Mencionar alguns outros.

Xenoblade Chronicles 2, ainda não terminei, mas com certeza é um jogo que eu estou gostando de mais, a história é excelente e eu pretendo terminar ele antes de entrar em 2019.

Mario + Rabbids: Esse jogo é muito lindo. Do começo ao fim eu desferi diversas gargalhadas, Ubisoft fez um trabalhão e tanto aqui. Aguardo por uma sequencia.

The Messenger: Eu ainda estou jogando, mas o jogo é muito bonito, e tem muito potencial, ertos NPC's são muito engraçados, o propio personagem principal é engraçado. A transição de 8 para 16bits é muito bacana.

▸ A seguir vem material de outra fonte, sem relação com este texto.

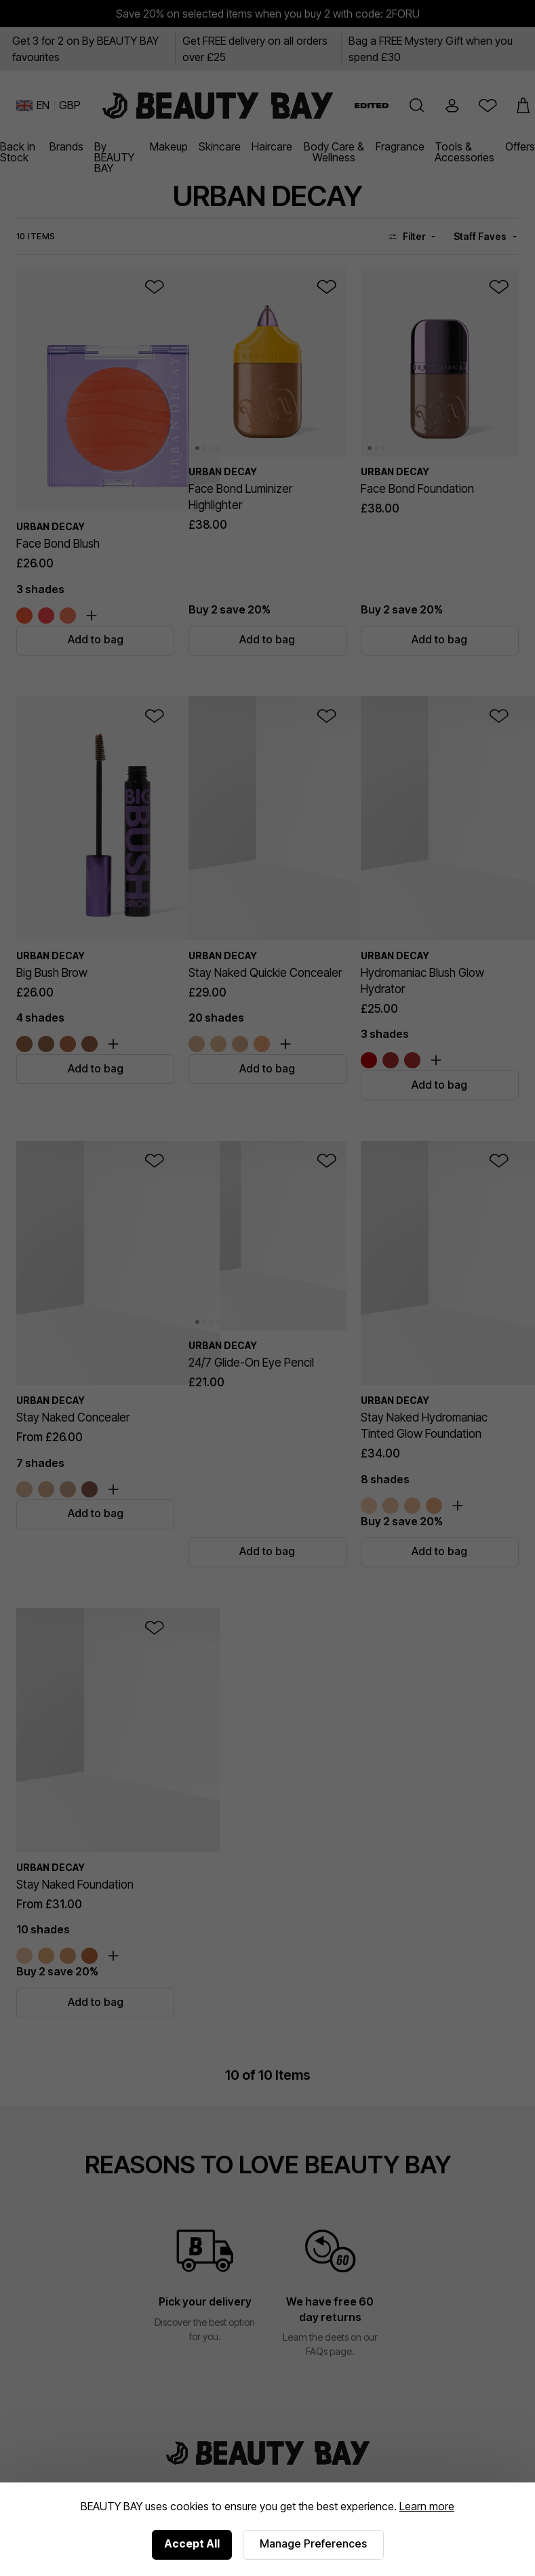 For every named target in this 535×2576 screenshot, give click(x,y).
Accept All (192, 2543)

Dragon Ball FighterZ: Finalmente um jogo da saga Dragon Ball que me atraiu a atenção. Nem preciso fazer elogios a beleza desse jogo pq todos já viram. O que eu queria mesmo era um jogo de aventura da saga DB. Algo como Dragon Ball origins.

Well, se eu lembrar de mais algum jogo que joguei esse ano de extrema importancia, irei postar aqui em breve. Mas acho que esses são os jogos que eu joguei e estou jogando esse ano que mais gostei.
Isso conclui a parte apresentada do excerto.